Neural Machine Translation

Pytorch implementation of Neural Machine Translation with seq2seq and attention (en-zh) (英汉翻译)

This repo reaches 10.44 BLEU score in my test dataset.(Use multi-bleu.perl).

Introduction

The goal of machine translation is to maximize p(y|x). Due to the infinite space of language, directly estimating this conditional probability is impossible. Thus neural networks, which are good at fitting complex functions, are introduced into machine translation.

Sutskever et. al 2014 proposed a model consisting of encoder and decoder, named seq2seq. Once proposed, it set off a tornado in NMT. A number of follow-up work began (e.g. Cho et. al). One of the most famous work is the attention mechanism (Bahdanau et. al 2014).

In this repo, I implemented the seq2seq model with attention in PyTorch for en-zh translation.

Requirements

python 3.6

PyTorch>=0.4
torchtext
nltk
jieba
subword-nmt

Usage

First, run

./preprocess.sh

to tokenize and do BPE.

Then run nmt.ipynb for training and testing.

Lastly, BLEU score is calculated by

perl multi-bleu.perl references.txt < predictions.txt

Pretrained model can be found here. (passwd:ukvh)

Data

neu2017 from CWMT corpus 2017

2 million parallel sentences (enzh)

98% of data is for training, the other for validating and testing.

Preprocessing

tokenizer
- zh: jieba
- en: nltk.word_tokenizer
BPE: subword-nmt (For the parameter num_operations, I choose 32000.)

It is worth mentioning that BPE reduced the vocabulary significantly, from 50000+ to 32115.

Besides, <sos> and <eos> symbols are conventionally prepended to each sentences. OOV is represented with <unk>.

One problem in my training is that the vocabulary of Chinese is so large that I only took those the top 50k most frequent, which results in many <unk> in my training dataset. Too many <unk> in many training dataset has bad influence in my model when training. My model prefers to predict <unk> as well. So I just ignore <unk> when predicting.

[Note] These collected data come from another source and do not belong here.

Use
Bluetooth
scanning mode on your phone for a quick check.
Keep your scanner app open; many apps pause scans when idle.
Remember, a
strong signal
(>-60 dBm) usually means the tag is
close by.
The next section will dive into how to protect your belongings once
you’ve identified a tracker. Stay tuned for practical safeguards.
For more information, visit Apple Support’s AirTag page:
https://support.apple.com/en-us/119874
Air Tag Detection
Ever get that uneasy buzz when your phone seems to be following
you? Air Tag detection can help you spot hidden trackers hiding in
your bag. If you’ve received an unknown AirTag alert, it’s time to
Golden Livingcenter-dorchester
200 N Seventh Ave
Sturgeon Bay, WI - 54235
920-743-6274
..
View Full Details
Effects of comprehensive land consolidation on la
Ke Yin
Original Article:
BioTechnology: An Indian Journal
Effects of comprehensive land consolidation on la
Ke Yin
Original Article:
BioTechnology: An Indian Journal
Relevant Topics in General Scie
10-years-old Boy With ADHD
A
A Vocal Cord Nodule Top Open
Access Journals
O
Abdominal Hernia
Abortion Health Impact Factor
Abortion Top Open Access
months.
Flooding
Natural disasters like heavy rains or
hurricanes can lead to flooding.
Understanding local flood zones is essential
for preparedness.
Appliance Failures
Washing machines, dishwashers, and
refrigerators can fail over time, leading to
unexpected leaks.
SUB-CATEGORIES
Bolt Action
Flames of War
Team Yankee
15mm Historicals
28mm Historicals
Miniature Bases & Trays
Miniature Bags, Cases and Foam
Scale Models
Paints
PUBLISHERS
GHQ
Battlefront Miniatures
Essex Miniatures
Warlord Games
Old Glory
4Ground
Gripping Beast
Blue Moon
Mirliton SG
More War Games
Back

Model Architecture (seq2seq)

Similar to Luong et. al 2015.

embeddings: glove (en)& word2vec (zh) (both 300-dim)
encoder: 4-layer Bi-GRU (hidden-size 1000-dim)
decoder: 4-layer GRU with attention (hidden-size 1000-dim)
attention: bilinear global attention

According to Chung, J. et. al 2014, GRU can reach similar performance as LSTM. So I chose GRU.

Training details

Hypter-Params:

optim: Adam
lr: 1e-4
no L2 regularization (Since there is no obvious overfitting)
dropout: 0.3
clip gradient norm: 0.5
warm-up: fix embeddings before 1 epoch

validation loss: (The periodic bulge is because I reset optimizer every epoch. It is not necessary.)

Perplexity reaches 5.5 in validation dataset.

Trained 231K steps, nearly 4 epochs

I found that training is a bit slow. However, some parameters including attention parameters can not be tuned well with larger learning rate.

Beam Search

According to wikipedia, beam search is BFS with width constraints.

Google's GNMT paper gave two refinements to the beam search algorithm: a coverage penalty and length normalization. The coverage penalty formula they proposed is so empirical that I just use length normalization. But I found that this method did not perform very well. I got 9.23 BLEU which is less than 10.44 which normal beam search algorithm reached.